Erst der Aufruhr der Studenten löste sie allmählich aus der Parteifrömmigkeit. Doch zunächst agierten sie noch vorsichtig. Während Apo und Studenten gegen Notstandsgesetze und Vietnam-Krieg auf die Straße gingen, verstanden sich die Jungsozialisten im Dezember 1967 zu einer Resolution für die Anerkennung der DDR.

Bei den Straßenschlachten zwischen Polizei und Studenten und den Apo-Aktionen gegen den Springer-Konzern nach dem Attentat auf Rudi Dutschke Im April 1968 aber fühlten sich die jungen. Sozialdemokraten zu den Rebellen hingezogen. Auf dem Münchner Juso-Kongreß im Dezember 1969 schließlich entdeckten die jungen Sozis den Sozialismus, von dem in der Partei lange nicht gesprochen worden war. Mit einem neuen Vorstand -- erster Vorsitzender der Polit-Pädagoge Karsten Voigt, 29 -- verabschiedeten sie Beschlüsse, die den rechten Sozialdemokraten und MdB Hermann Schmitt-Vockenhausen zu der Einsicht brachten: »Das kommt davon, wenn man das dumme Geschwätz laufen läßt, weil man sich mit den jungen Herren nicht anlegen will.«

Die linken Genossen forderten, daß »eine sozialdemokratisch geführte Regierung alle Ihre Handlungen an den Bedürfnissen einer kommenden sozialistischen Gesellschaft« zu messen habe. Ihr Programm: eine Strategie der systemüberwindenden Reformen, die schlüssig von dem französischen Sozialisten Andre Gorz in den sechziger Jahren formuliert worden war.

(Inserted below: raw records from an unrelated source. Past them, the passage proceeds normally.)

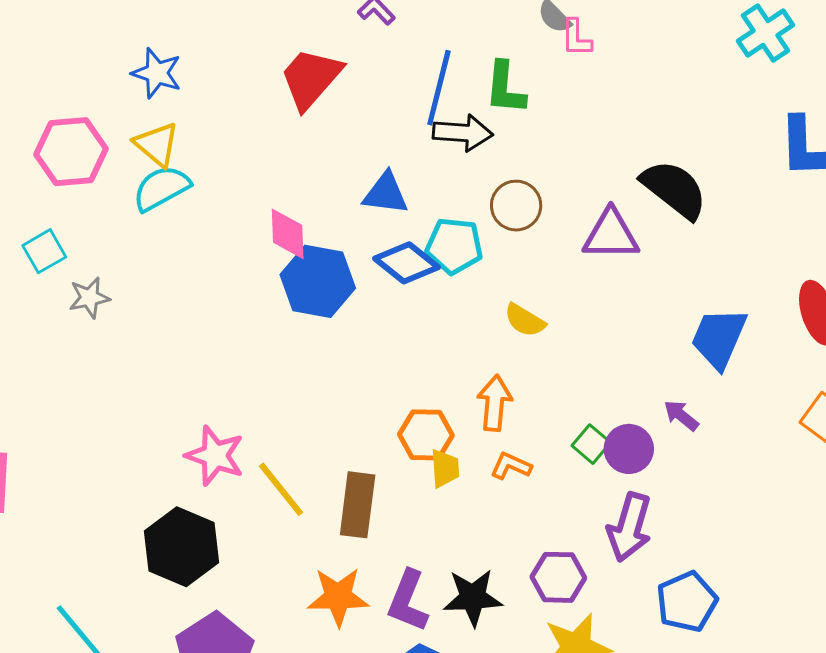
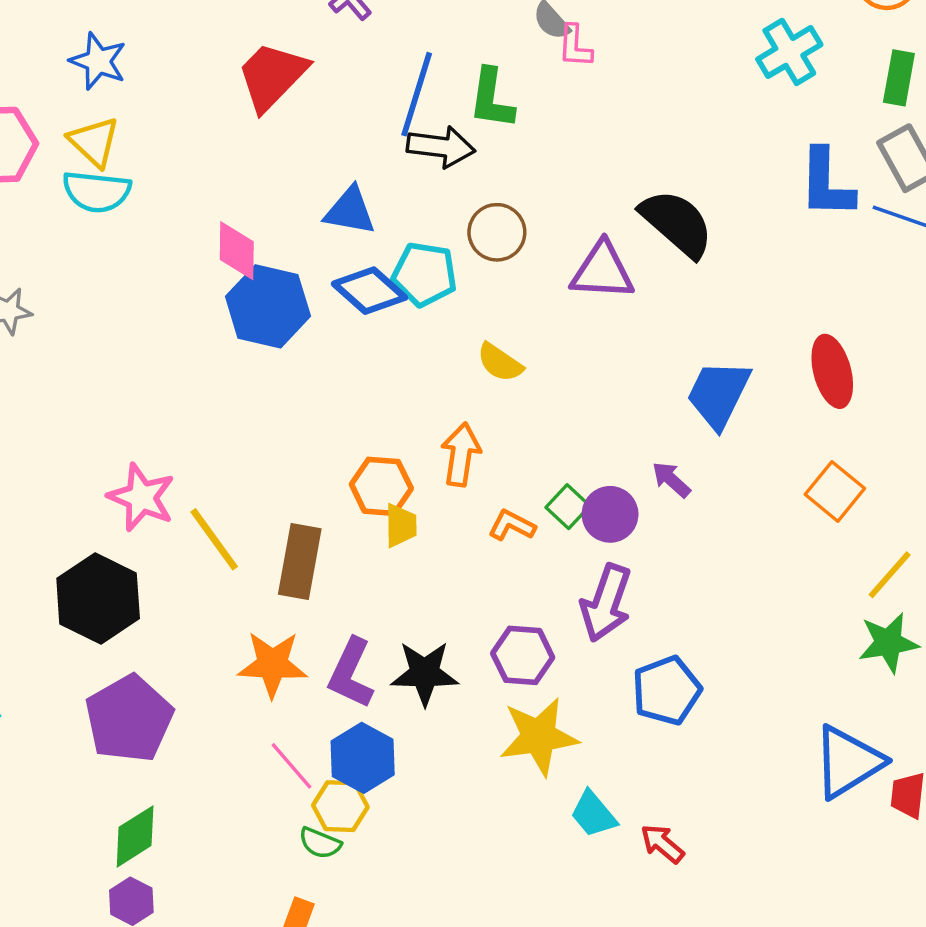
cyan semicircle: (161, 188) -> (97, 192), turned -148
orange L-shape: (511, 466) -> (512, 525), moved

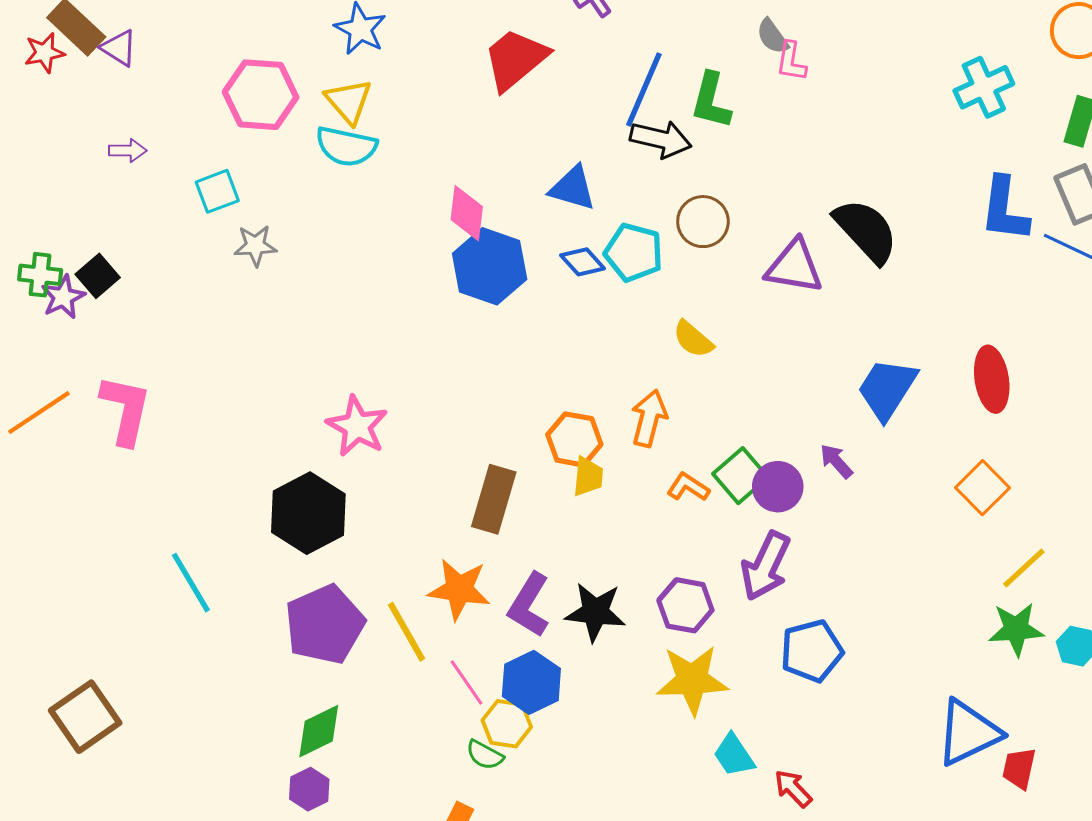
blue diamond: (370, 291) -> (583, 262), size x0.7
green square: (568, 507) -> (740, 476), size x1.4
yellow line: (214, 539) -> (407, 632), moved

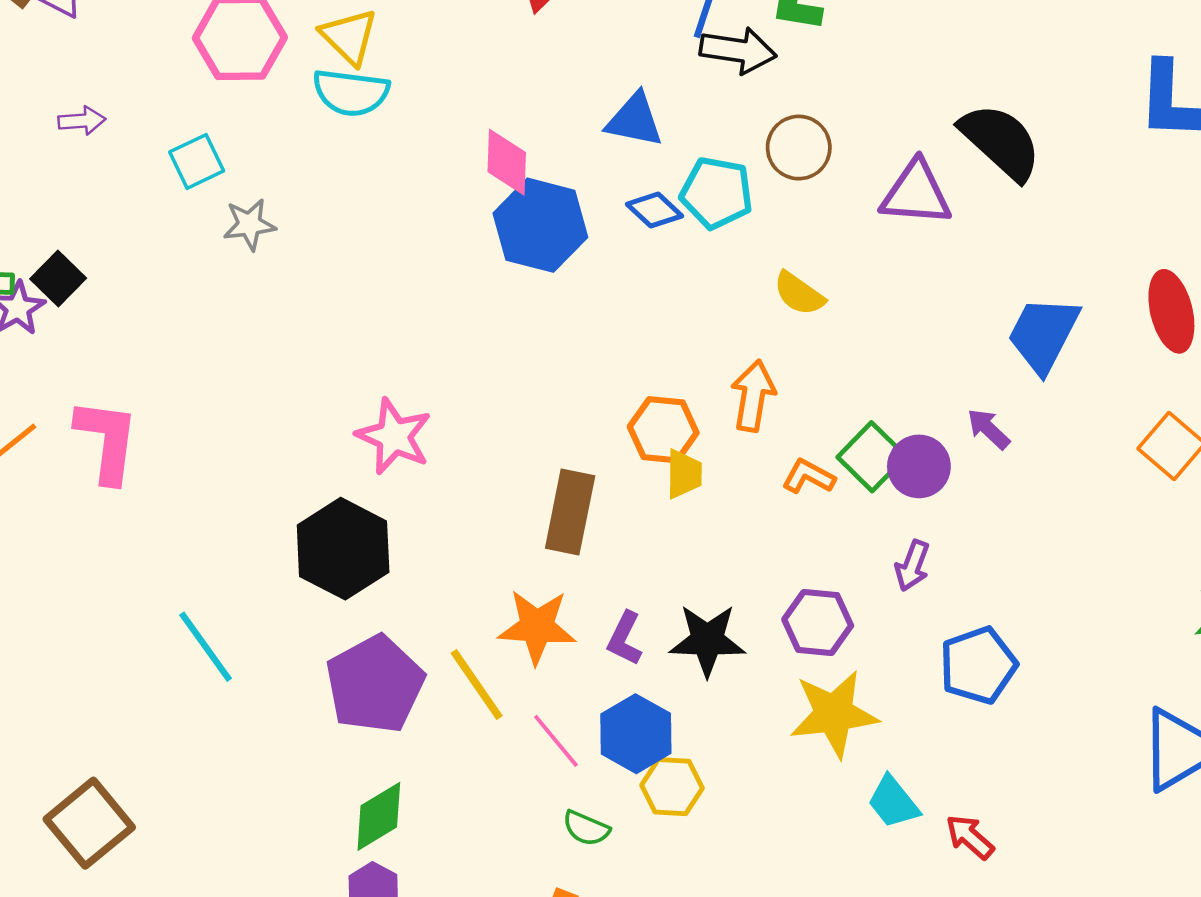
purple arrow: (766, 566) -> (912, 566), size x0.6
purple L-shape: (529, 605) -> (625, 638), size x0.7
yellow hexagon: (507, 724) -> (672, 787), moved

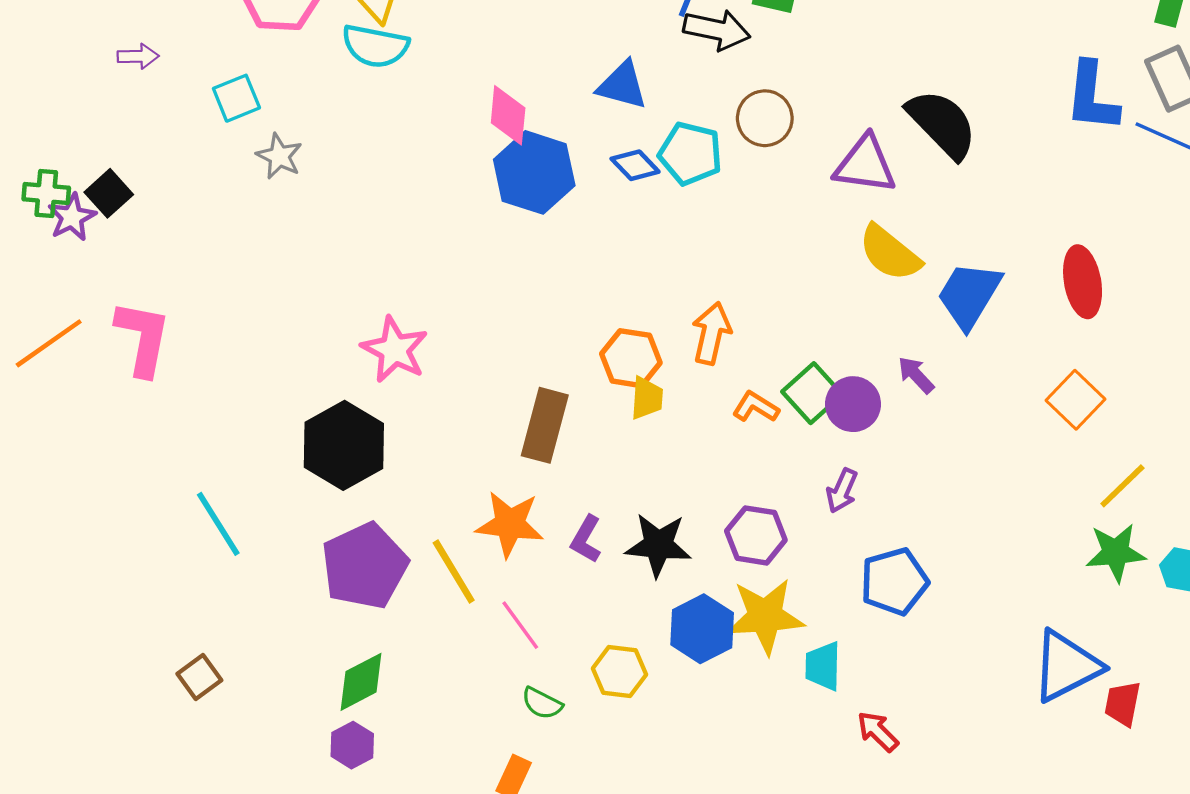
gray star: (249, 224) -> (279, 156), turned 30
yellow semicircle: (799, 294) -> (890, 253), moved, size x1.4
blue hexagon: (636, 734) -> (702, 629), moved
cyan trapezoid: (893, 802) -> (823, 666), moved, turned 36
brown square: (89, 823) -> (199, 677), moved, size x0.6

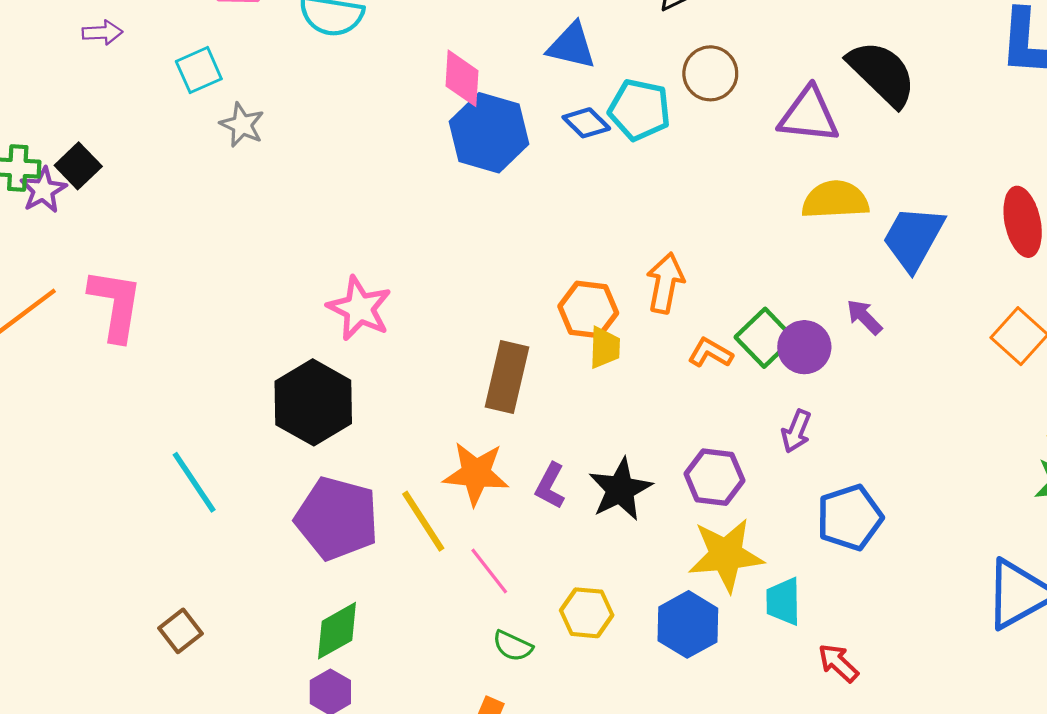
yellow semicircle: (890, 253) -> (835, 200), turned 140
black star: (658, 545) -> (620, 489), turned -30
purple pentagon: (365, 566) -> (337, 518), turned -30
blue hexagon: (702, 629) -> (688, 624), moved

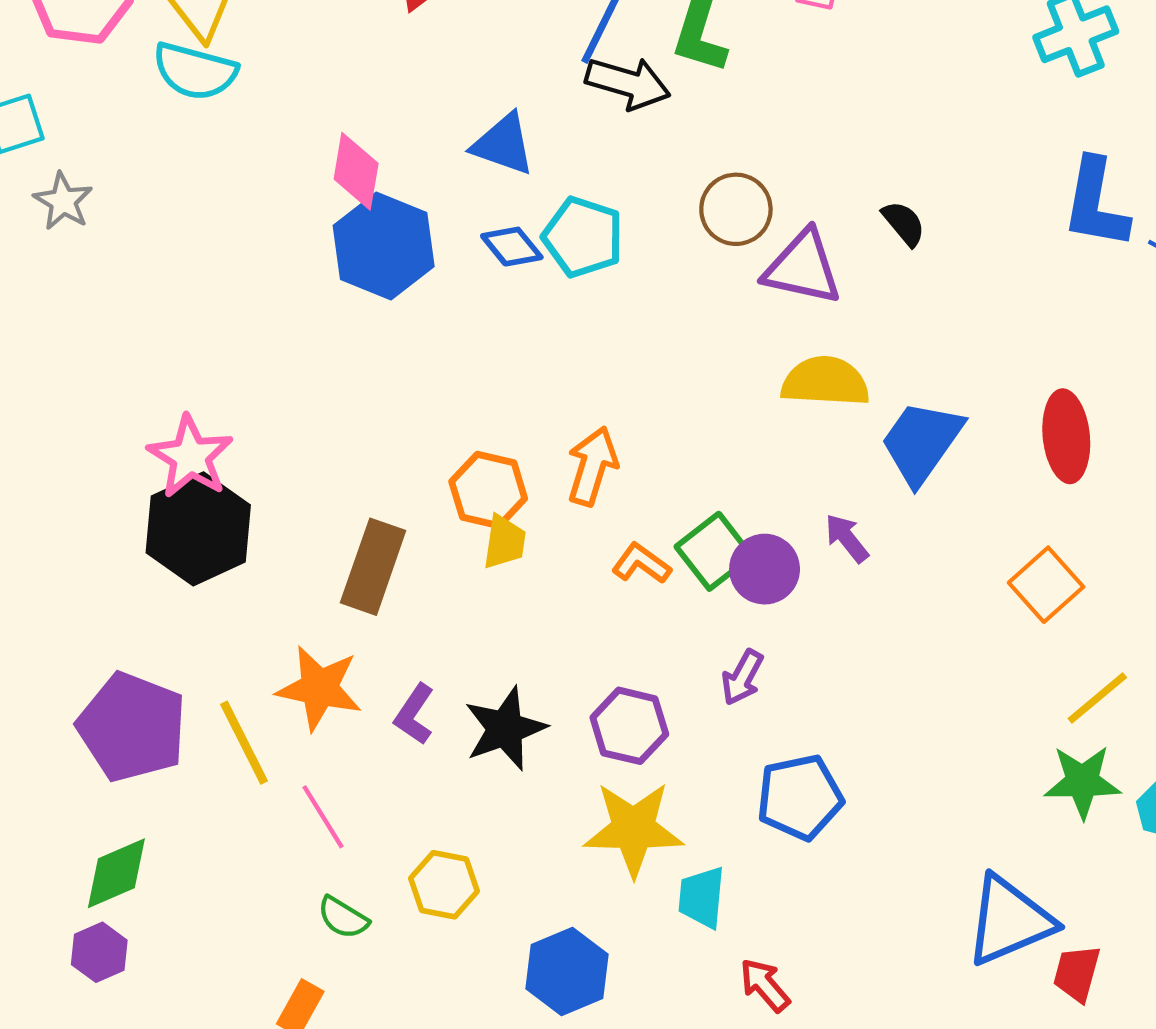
brown circle: (710, 73) -> (736, 209), moved
black semicircle: (882, 73) -> (904, 223), size x0.5
black hexagon: (313, 402) -> (198, 529), moved
blue hexagon: (688, 624) -> (567, 972), moved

Die Gorz-Theorie beruht auf zwei Grundsätzen:

* Der Kapitalismus ist das entscheidende Hindernis für die Verwirklichung einer humanen Gesellschaft;

* der Kapitalismus ist jedoch so lebenskräftig« daß er nicht in einem revolutionären Kraftakt überwunden werden kann.

Deshalb gilt es nach Gorz, durch Strukturreformen »Breschen in den Kapitalismus« zu schlagen, »innerhalb des bestehenden Systems neue Perspektiven aufzutun«, »Machtpositionen zu erobern«, in denen sich die Arbeiterbewegung »auf die Leitung der Gesellschaft vorbereiten« kann, und Reformen so zu gestalten, daß sie die Massen für sozialistische Ziele mobilisieren können.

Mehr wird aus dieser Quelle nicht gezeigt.